Complete content creation and multiplication system for solo founders and indie hackers. Use for any content task including writing social posts, repurposing...
---
name: founder-content
description: Complete content creation and multiplication system for solo founders and indie hackers. Use for any content task including writing social posts, repurposing content, creating threads, build-in-public updates, or content planning. Triggers on "write a post", "create content", "repurpose this", "thread", "build in public", "ship update", "content calendar", "turn this into posts", or any content creation request.
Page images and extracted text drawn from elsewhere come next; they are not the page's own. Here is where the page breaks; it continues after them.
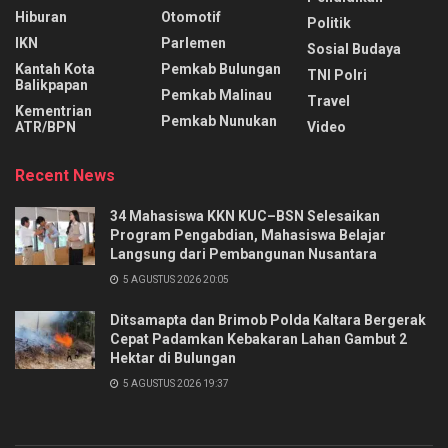
Hiburan
Otomotif
Politik
IKN
Parlemen
Sosial Budaya
Kantah Kota
Pemkab Bulungan
TNI Polri
Balikpapan
Pemkab Malinau
Travel
Kementrian
Pemkab Nunukan
ATR/BPN
Video
Recent News
34 Mahasiswa KKN KUC–BSN Selesaikan
Program Pengabdian, Mahasiswa Belajar
Langsung dari Pembangunan Nusantara
5 AGUSTUS 2026 20:05
Ditsamapta dan Brimob Polda Kaltara Bergerak
Cepat Padamkan Kebakaran Lahan Gambut 2
Hektar di Bulungan
5 AGUSTUS 2026 19:37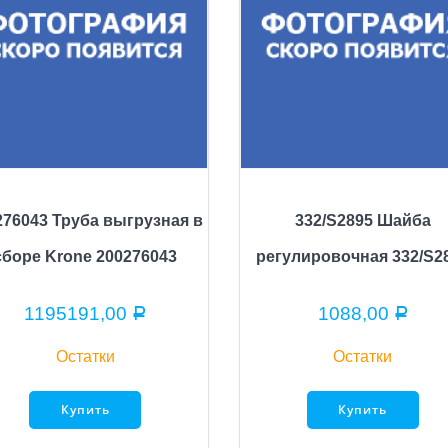
276043 Труба выгрузная в
332/S2895 Шайба
сборе Krone 200276043
регулировочная 332/S2
1195191,00
1088,00
Р
Р
Остатки
Остатки
Купить
Купить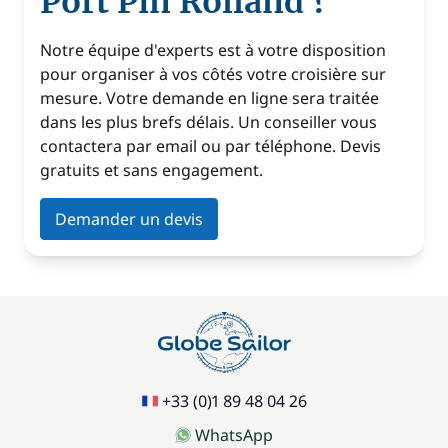
Port Pin Rolland ?
Notre équipe d'experts est à votre disposition
pour organiser à vos côtés votre croisière sur
mesure. Votre demande en ligne sera traitée
dans les plus brefs délais. Un conseiller vous
contactera par email ou par téléphone. Devis
gratuits et sans engagement.
Demander un devis
+33 (0)1 89 48 04 26
WhatsApp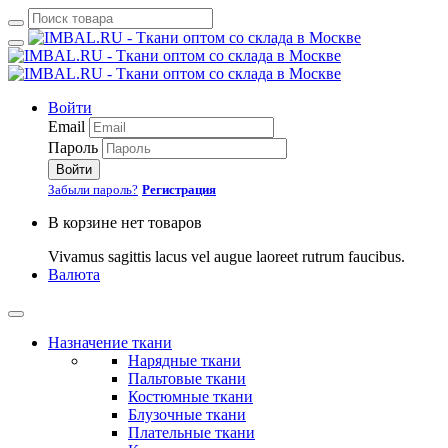
Войти
Email
Пароль
Войти
Забыли пароль?
Регистрация
В корзине нет товаров
Vivamus sagittis lacus vel augue laoreet rutrum faucibus.
Валюта
Назначение ткани
Нарядные ткани
Пальтовые ткани
Костюмные ткани
Блузочные ткани
Плательные ткани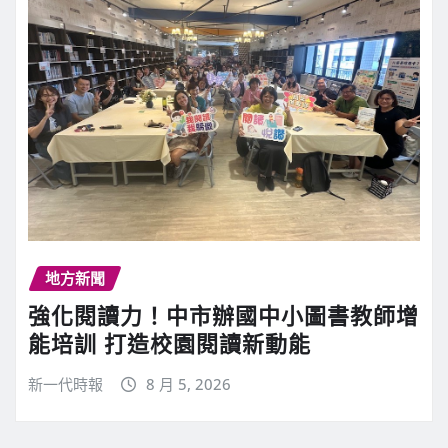
地方新聞
強化閱讀力！中市辦國中小圖書教師增
能培訓 打造校園閱讀新動能
新一代時報
8 月 5, 2026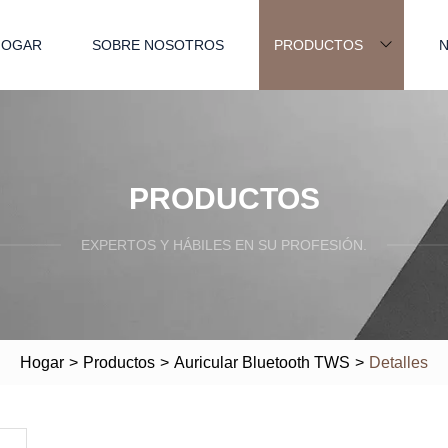
HOGAR
SOBRE NOSOTROS
PRODUCTOS
N
PRODUCTOS
EXPERTOS Y HÁBILES EN SU PROFESIÓN.
Hogar
>
Productos
>
Auricular Bluetooth TWS
>
Detalles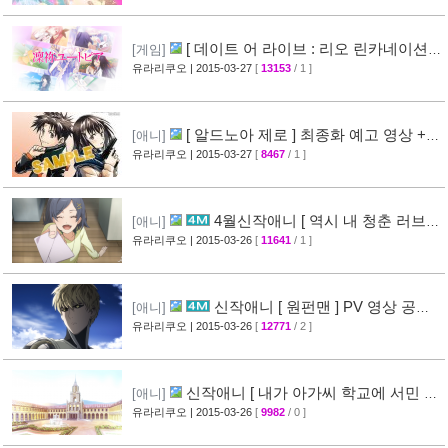
[ 데이트 어 라이브 : 리오 린카네이션 ]
[게임]
PV 영상 공개
유라리쿠오
| 2015-03-27
[
13153
/ 1 ]
[36]
[ 알드노아 제로 ] 최종화 예고 영상 +
[애니]
만화 신작 발매 정보
유라리쿠오
| 2015-03-27
[
8467
/ 1 ]
[40]
4월신작애니 [ 역시 내 청춘 러브코
[애니]
메디는 잘못됐다 속 ] 2차 PV 영상 공개
유라리쿠오
| 2015-03-26
[
11641
/ 1 ]
[61]
신작애니 [ 원펀맨 ] PV 영상 공개 (
[애니]
onepunchman )
유라리쿠오
| 2015-03-26
[
12771
/ 2 ]
[49]
신작애니 [ 내가 아가씨 학교에 서민 샘
[애니]
플로 겟츠당한 사건 ] 티저 영상 공개
유라리쿠오
| 2015-03-26
[
9982
/ 0 ]
[35]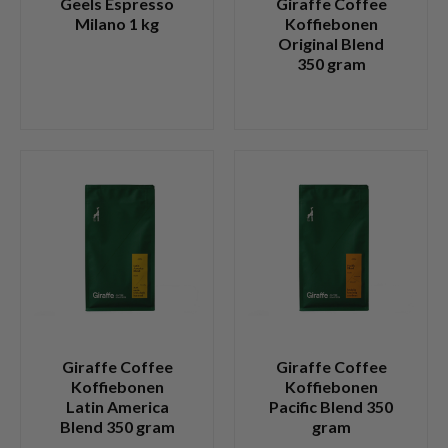
Geels Espresso
Giraffe Coffee
Milano 1 kg
Koffiebonen
Original Blend
350 gram
Giraffe Coffee
Giraffe Coffee
Koffiebonen
Koffiebonen
Latin America
Pacific Blend 350
Blend 350 gram
gram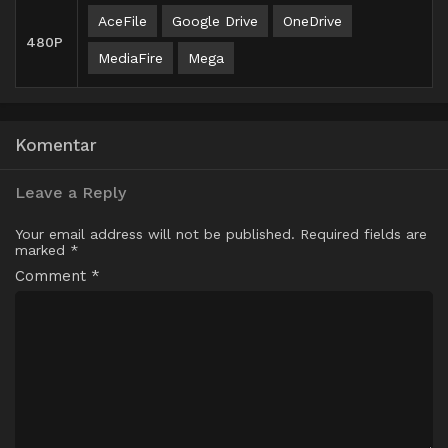
AceFile
Google Drive
OneDrive
480P
MediaFire
Mega
Komentar
Leave a Reply
Your email address will not be published.
Required fields are
marked
*
Comment
*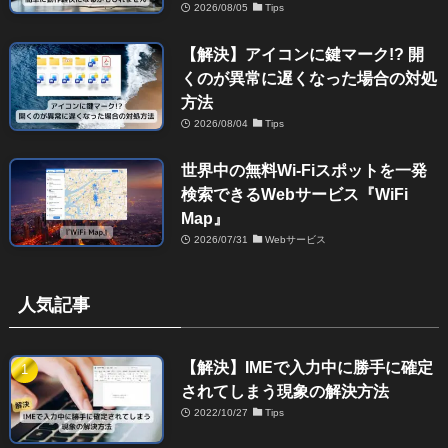
2026/08/05
Tips
【解決】アイコンに鍵マーク!? 開
くのが異常に遅くなった場合の対処
方法
2026/08/04
Tips
世界中の無料Wi-Fiスポットを一発
検索できるWebサービス『WiFi
Map』
2026/07/31
Webサービス
人気記事
【解決】IMEで入力中に勝手に確定
されてしまう現象の解決方法
2022/10/27
Tips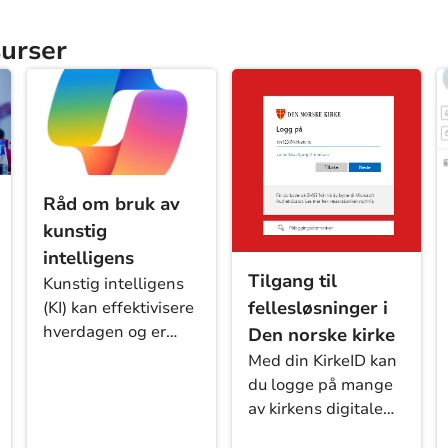
surser
Råd om bruk av
kunstig
intelligens
Tilgang til
Kunstig intelligens
fellesløsninger i
(KI) kan effektivisere
hverdagen og er
Den norske kirke
innebygget i mange
Med din KirkeID kan
av verktøyene vi
du logge på mange
bruker. I Microsoft
av kirkens digitale
365 kan du bruke KI
fellesløsninger. Her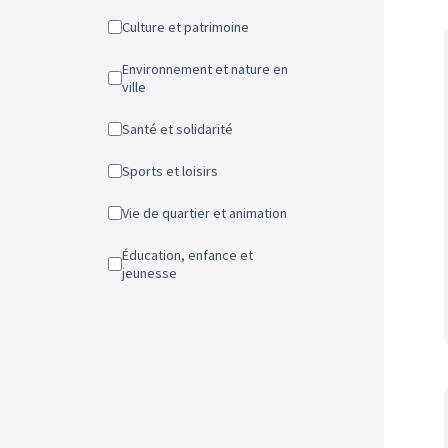
Culture et patrimoine
Environnement et nature en
ville
Santé et solidarité
Sports et loisirs
Vie de quartier et animation
Éducation, enfance et
jeunesse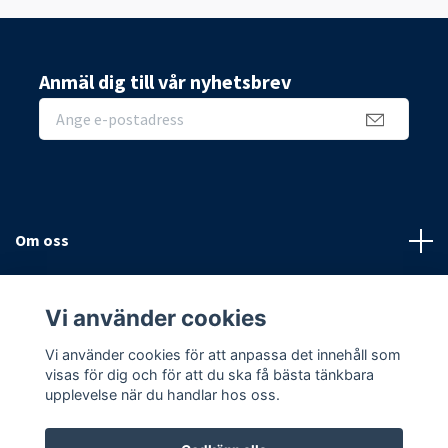
Anmäl dig till vår nyhetsbrev
Om oss
Sidor
Vi använder cookies
Sociala medier
Vi använder cookies för att anpassa det innehåll som
visas för dig och för att du ska få bästa tänkbara
upplevelse när du handlar hos oss.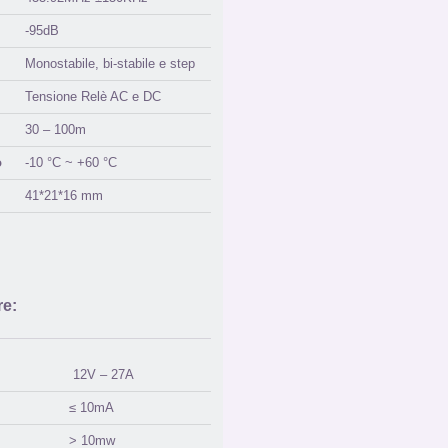
-95dB
Monostabile, bi-stabile e step
Tensione Relè AC e DC
30 – 100m
o
-10 °C ~ +60 °C
41*21*16 mm
re:
12V – 27A
≤ 10mA
> 10mw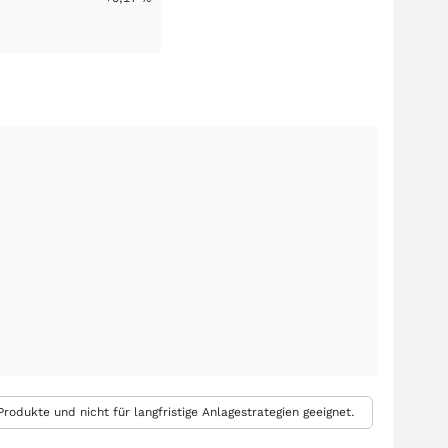
rodukte und nicht für langfristige Anlagestrategien geeignet.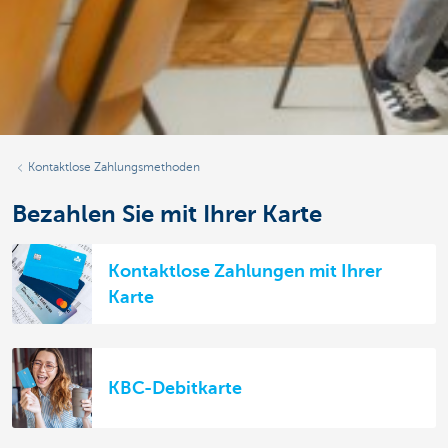
Kontaktlose Zahlungsmethoden
Bezahlen Sie mit Ihrer Karte
Kontaktlose Zahlungen mit Ihrer
Karte
KBC-Debitkarte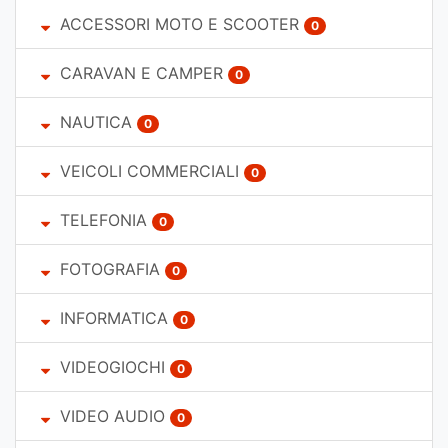
ACCESSORI MOTO E SCOOTER
0
CARAVAN E CAMPER
0
NAUTICA
0
VEICOLI COMMERCIALI
0
TELEFONIA
0
FOTOGRAFIA
0
INFORMATICA
0
VIDEOGIOCHI
0
VIDEO AUDIO
0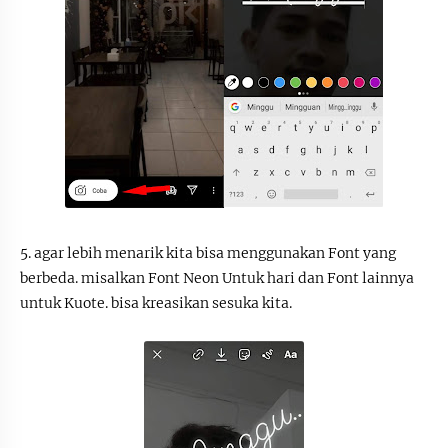
5. agar lebih menarik kita bisa menggunakan Font yang
berbeda. misalkan Font Neon Untuk hari dan Font lainnya
untuk Kuote. bisa kreasikan sesuka kita.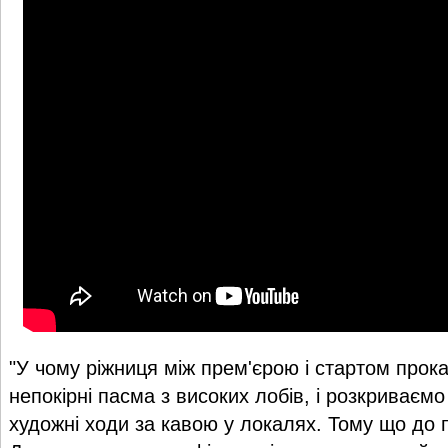
"У чому ріжниця між прем'єрою і стартом про
непокірні пасма з високих лобів, і розкриваєм
художні ходи за кавою у локалях. Тому що до 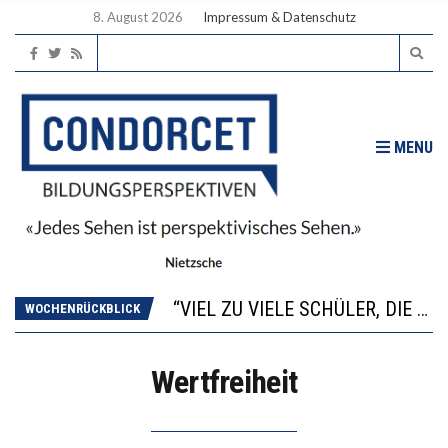
8. August 2026
Impressum & Datenschutz
MENU
“WIR BEOBACHTEN EINEN REGELRECHTEN STURZFLUG BEI DEN LERNLEISTUNGEN”
ANNA-KATHARINA ZENGER UND IHRE VERFASSUNGSKENNTNISSE
“VIEL ZU VIELE SCHÜLER, DIE GEMESSEN AN IHREN FÄHIGKEITEN GAR NICHT ANS GYMNASIUM GEHÖREN”
WOCHENRÜCKBLICK
DIE GANZE HILFLOSIGKEIT DES BILDUNGSBÜRGERTUMS
WORAUS WÄCHST, WAS KINDER TRÄGT
Wertfreiheit
“WIR BEOBACHTEN EINEN REGELRECHTEN STURZFLUG BEI DEN LERNLEISTUNGEN”
ANNA-KATHARINA ZENGER UND IHRE VERFASSUNGSKENNTNISSE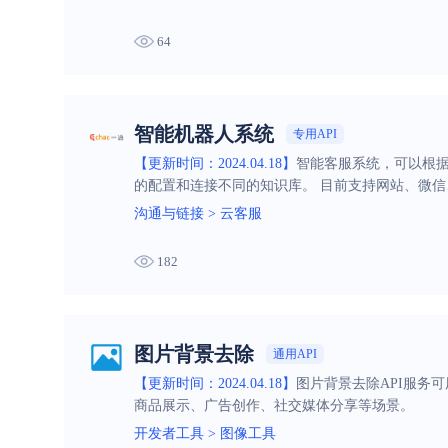
64
智能机器人系统
专用API
【更新时间：2024.04.18】
智能客服系统，可以根
的配置和连接不同的知识库。 目前支持网站、微信
沟通与链接
>
云客服
182
图片背景去除
通用API
【更新时间：2024.04.18】
图片背景去除API服务
商品展示、广告创作、社交媒体分享等场景。
开发者工具
>
图像工具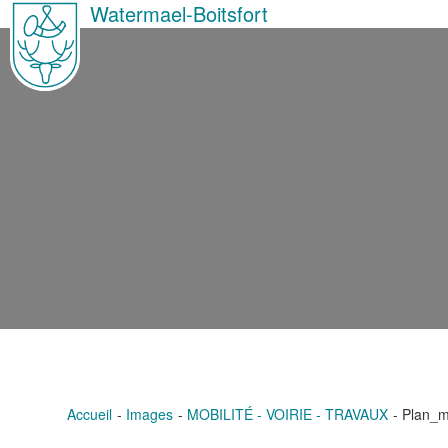
Watermael-Boitsfort
Accueil
Images
MOBILITÉ - VOIRIE - TRAVAUX
Plan_m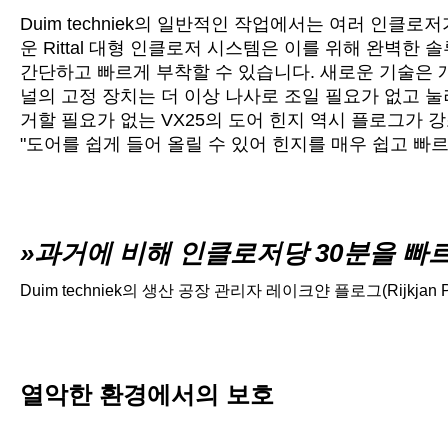
Duim techniek의 일반적인 작업에서는 여러 인클
운 Rittal 대형 인클로저 시스템은 이를 위해 완벽한
간단하고 빠르게 부착할 수 있습니다. 새로운 기술은 
널의 고정 장치는 더 이상 나사로 조일 필요가 없고 눌
거할 필요가 없는 VX25의 도어 힌지 역시 플로그가 
"도어를 쉽게 들어 올릴 수 있어 힌지를 매우 쉽고 빠르
과거에 비해 인클로저당 30분을 빠르
Duim techniek의 생산 공장 관리자 레이크얀 플로그(Rijkjan P
열악한 환경에서의 보호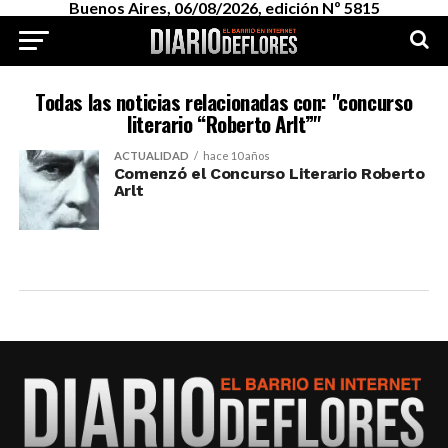
Buenos Aires, 06/08/2026, edición Nº 5815
Todas las noticias relacionadas con: "concurso
literario “Roberto Arlt”"
ACTUALIDAD
hace 10 años
Comenzó el Concurso Literario Roberto
Arlt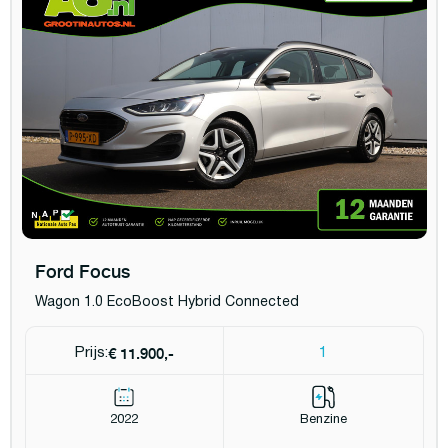
Ford Focus
Wagon 1.0 EcoBoost Hybrid Connected
€ 11.900,-
Prijs:
1
2022
Benzine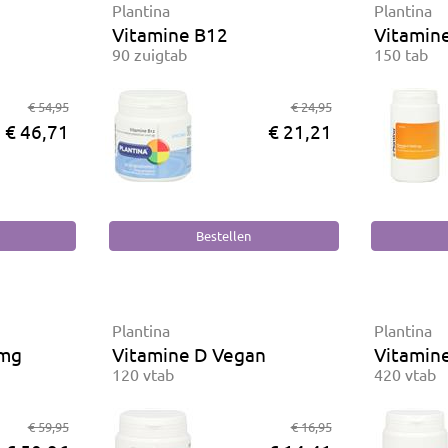
Plantina
Plantina
Vitamine B12
Vitamin
90 zuigtab
150 tab
€ 54,95
€ 24,95
€ 46,71
€ 21,21
Plantina
Plantina
 mg
Vitamine D Vegan
Vitamin
120 vtab
420 vtab
€ 59,95
€ 16,95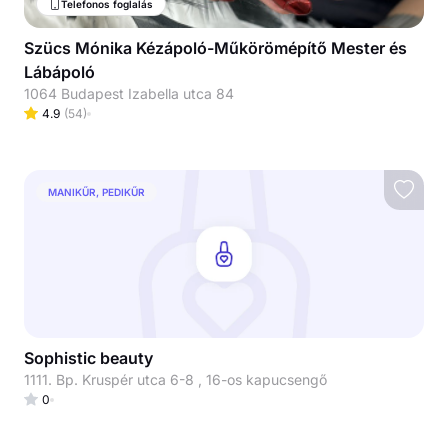
Telefonos foglalás
Szücs Mónika Kézápoló-Műkörömépítő Mester és
Lábápoló
1064 Budapest Izabella utca 84
4.9
(
54
)
MANIKŰR, PEDIKŰR
Sophistic beauty
1111. Bp. Kruspér utca 6-8 , 16-os kapucsengő
0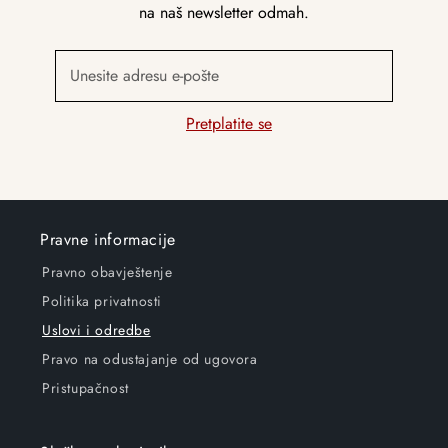
na naš newsletter odmah.
Unesite adresu e-pošte
Pretplatite se
Pravne informacije
Pravno obavještenje
Politika privatnosti
Uslovi i odredbe
Pravo na odustajanje od ugovora
Pristupačnost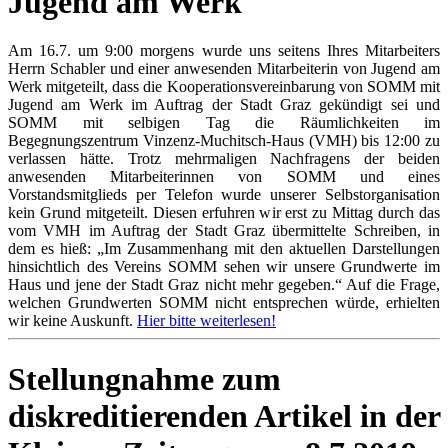
Jugend am Werk
Am 16.7. um 9:00 morgens wurde uns seitens Ihres Mitarbeiters
Herrn Schabler und einer anwesenden Mitarbeiterin von Jugend am
Werk mitgeteilt, dass die Kooperationsvereinbarung von SOMM mit
Jugend am Werk im Auftrag der Stadt Graz gekündigt sei und
SOMM mit selbigen Tag die Räumlichkeiten im
Begegnungszentrum Vinzenz-Muchitsch-Haus (VMH) bis 12:00 zu
verlassen hätte. Trotz mehrmaligen Nachfragens der beiden
anwesenden Mitarbeiterinnen von SOMM und eines
Vorstandsmitglieds per Telefon wurde unserer Selbstorganisation
kein Grund mitgeteilt. Diesen erfuhren wir erst zu Mittag durch das
vom VMH im Auftrag der Stadt Graz übermittelte Schreiben, in
dem es hieß:
„
Im Zusammenhang mit den aktuellen Darstellungen
hinsichtlich des Vereins SOMM sehen wir unsere Grundwerte im
Haus und jene der Stadt Graz nicht mehr gegeben.“ Auf die Frage,
welchen Grundwerten SOMM nicht entsprechen würde, erhielten
wir keine Auskunft.
Hier bitte weiterlesen!
Stellungnahme zum
diskreditierenden Artikel in der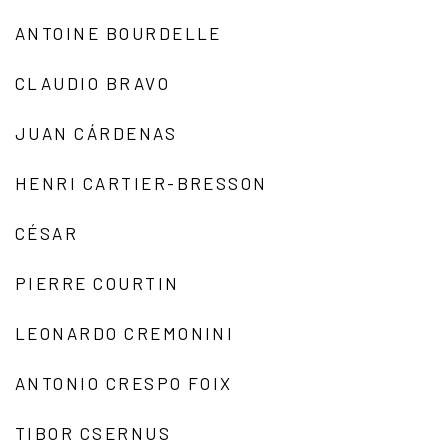
ANTOINE BOURDELLE
CLAUDIO BRAVO
JUAN CÁRDENAS
HENRI CARTIER-BRESSON
CÉSAR
PIERRE COURTIN
LEONARDO CREMONINI
ANTONIO CRESPO FOIX
TIBOR CSERNUS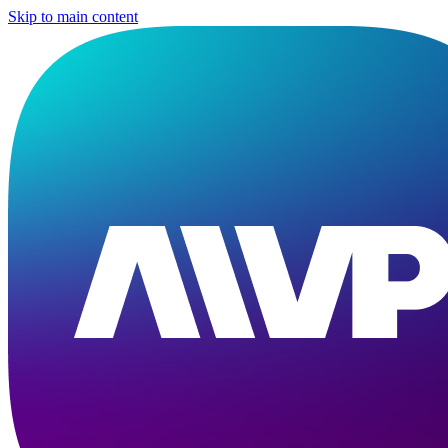
Skip to main content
homepage: https://canlah.ai
metadata: {"category": "content-creation", "platforms": ["twitter-x", "linkedin", "xiaohongshu"], "features": ["build-in-public", "repurposing", "multi-platform", "voice-guide"]}
---
# Founder Content System
Everything for creating and multiplying content as a solo founder or indie hacker.
---
## Master Content Creation Workflow (Must Follow)
**Core Principle: Research → Extract → Adapt → Write**
Every piece of content must go through this workflow:
### Step 1: Research Hot Content (REQUIRED)
Before writing ANY content, research what is working:
```
1. Search for viral/high-engagement posts on target platform
2. Find 3-5 top-performing posts on similar topic
3. Note: hook structure, format, engagement type, tone
4. Identify what makes them work (specifics, emotion, contrarian angle)
```
**Search patterns:**
- `[platform] [topic] viral`
- `site:[platform].com [topic] lessons learned`
- `[topic] founder thread high engagement`
### Step 2: Extract Winning Patterns
| What to Extract | Why |
|-----------------|-----|
| **Hook formula** | First line determines if people read |
| **Number usage** | Specifics add credibility ($400 → $180) |
| **Emotion triggers** | What makes people react (cringe, saved, wasted) |
| **Story arc** | How tension and payoff are structured |
| **CTA design** | What drives comments vs likes |
### Step 3: Adapt with Founder Voice
**Brand Voice Principles:**
- 真实 (authentic) — real stories, not theory
- 硬 (sharp) — specific numbers, direct claims
- 带点自嘲 (self-deprecating) — own failures openly
- 不鸡汤 (no fluff) — substance over motivation
**Adaptation Rules:**
1. Keep the winning hook structure
2. Replace content with real stories from the user
3. Add specific numbers (e.g. $3,000 wasted, saved $1,000+)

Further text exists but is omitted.